# Gas prices... going down?



## StaceyRosado (Oct 5, 2007)

So in the past month the price of gas went from $3.97 to $3.33 of course it is going down slower then it went up, but I will take anything at this point, still praying for it to continue to go down ray:


----------



## liz (Oct 5, 2007)

Average around here is STILL $3.75...Supposed to be going down soon though


----------



## hornless (Oct 5, 2007)

Still $4.11 here 
I doubt they will go down far...Ours are getting higher still.


----------



## Candy (May 14, 2008)

Ours is down to $3.65--I'm much more worried about the cost of heating fuel. :GAAH: I can drive less since I am 'retired' but I HAVE to keep DH warm this winter. Since his stroke he is ALWAYS cold. Me--I have a "cold' room that I escape to. :angel2: 
Candy


----------



## all1965 (Oct 6, 2007)

We to have seen some relief. It was around $3.80 and now has gone down to around $3.39 at Walmart, Sams, and Krogers.
Diesel has gone down to $4.30 instead of being around $4.75


----------



## StaceyRosado (Oct 5, 2007)

hornless said:


> Still $4.11 here
> I doubt they will go down far...Ours are getting higher still.
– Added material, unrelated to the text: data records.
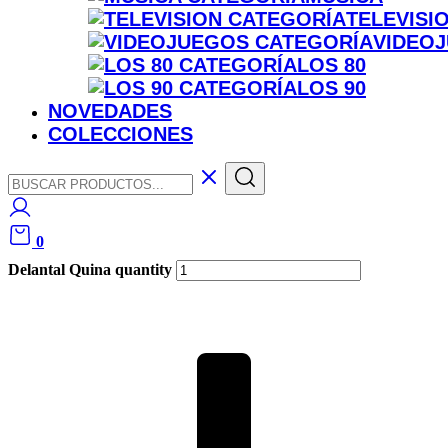
TELEVISI
VIDEO
LOS 80
LOS 90
NOVEDADES
COLECCIONES
0
Delantal Quina quantity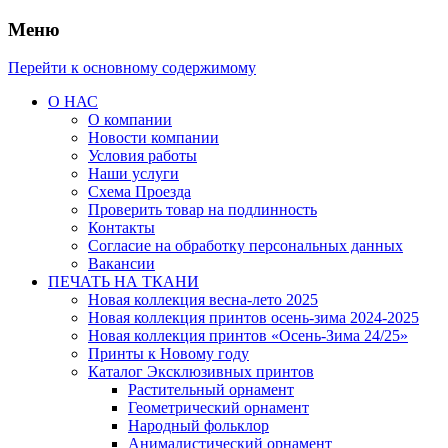
Меню
Перейти к основному содержимому
О НАС
О компании
Новости компании
Условия работы
Наши услуги
Схема Проезда
Проверить товар на подлинность
Контакты
Согласие на обработку персональных данных
Вакансии
ПЕЧАТЬ НА ТКАНИ
Новая коллекция весна-лето 2025
Новая коллекция принтов осень-зима 2024-2025
Новая коллекция принтов «Осень-Зима 24/25»
Принты к Новому году
Каталог Эксклюзивных принтов
Растительный орнамент
Геометрический орнамент
Народный фольклор
Анималистический орнамент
um thats interesting, have you personally checked it recently --- i mean we are in the same state so it shouldn't be going up in one area and going down in another


----------



## Hailee's Herd (Oct 5, 2007)

It is $3.77 at the nearest gas station here.


----------



## alyssa_romine (Oct 5, 2007)

it went from $4.02 to $3.48 here


----------



## enjoytheride (Oct 5, 2007)

Prices have gone down here - regular is about $4.22 and diesel about $4.79. It's dropped about $ .30.
But I'm thinking that we still need to be careful. That rapid rise and the way it happened makes me think someone ( or group ) was fiddling with the market. The thing that changed was that use went down and many economies suffered- that made purchasing oil at high prices more unattractive and the price dropped. It became clear that high oil prices would do more damage than was expected. 
I really hope that people keep developing alternative sources of powering vehicles- that seems to me to be the only way that some equalibrium can be maintained.


----------



## Ivy (Aug 9, 2008)

Gas prices usually drop toward the end of summer. Summer driving season is ending.
Now they kill us with heating bills.


----------



## StaceyRosado (Oct 5, 2007)

yes they usualy drop but not this fast -- may be it is just my location, :shrug:


----------



## Ivy (Aug 9, 2008)

Oil had fallen too as of late.
But dont worry Opec is thinking of cutting back supply at the next meeting to help push the price back up. They dont want it to drop to much. Its been in the news as everyone waits for Opec to decide if thats what they will be doing next, which they probably will.


----------



## StaceyRosado (Oct 5, 2007)

selfish pigs


----------



## Ivy (Aug 9, 2008)

Its called profit. Its what makes the world go around these days.
Greed, the human way.

Sad, IMO.


----------



## StaceyRosado (Oct 5, 2007)

dont get me started on that -------------------------------------------------------


----------